Task objective —
Copy every line below where the string "clearing" is found.

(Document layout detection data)
*-*-*
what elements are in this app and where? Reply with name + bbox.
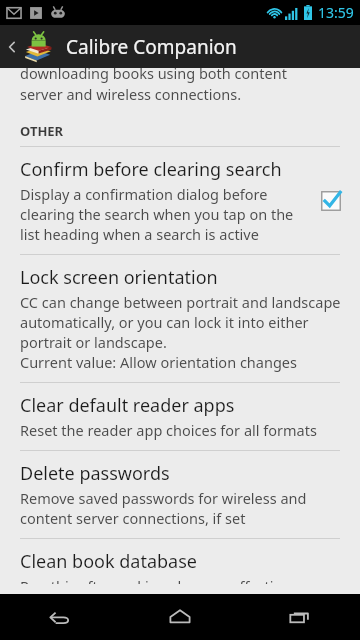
staticText: Run this after making changes affecting [20, 576, 292, 584]
staticText: OTHER [20, 122, 64, 140]
button[interactable]: Clean book database [0, 539, 360, 594]
staticText: Remove saved passwords for wireless and [20, 488, 307, 508]
staticText: content server connections, if set [20, 508, 246, 528]
staticText: 13:59 [318, 3, 354, 22]
staticText: Lock screen orientation [20, 265, 218, 290]
button[interactable]: Home [120, 594, 240, 640]
staticText: list heading when a search is active [20, 224, 259, 244]
staticText: Reset the reader app choices for all for… [20, 420, 317, 440]
staticText: Clear default reader apps [20, 393, 235, 418]
button[interactable]: Up, Calibre Companion [0, 25, 360, 68]
button[interactable]: Clear default reader apps [0, 383, 360, 451]
staticText: clearing the search when you tap on the [20, 204, 294, 224]
staticText: automatically, or you can lock it into e… [20, 312, 309, 332]
staticText: CC can change between portrait and lands… [20, 292, 341, 312]
button[interactable]: Back [0, 594, 120, 640]
staticText: downloading books using both content [20, 63, 287, 83]
staticText: Clean book database [20, 549, 197, 574]
staticText: Display a confirmation dialog before [20, 184, 268, 204]
staticText: portrait or landscape. [20, 332, 167, 352]
button[interactable]: Delete passwords [0, 451, 360, 539]
button[interactable]: Recent apps [240, 594, 360, 640]
staticText: Calibre Companion [66, 34, 237, 60]
staticText: Delete passwords [20, 461, 170, 486]
staticText: Confirm before clearing search [20, 157, 282, 182]
button[interactable]: Lock screen orientation [0, 255, 360, 383]
button[interactable]: Confirm before clearing search [0, 147, 360, 255]
button[interactable]: Confirm before clearing search toggle [316, 186, 346, 216]
staticText: server and wireless connections. [20, 84, 242, 104]
staticText: Current value: Allow orientation changes [20, 352, 297, 372]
*-*-*
Answer to this problem —
staticText: clearing the search when you tap on the [20, 204, 294, 224]
staticText: Confirm before clearing search [20, 157, 282, 182]
button[interactable]: Confirm before clearing search [0, 147, 360, 255]
button[interactable]: Confirm before clearing search toggle [316, 186, 346, 216]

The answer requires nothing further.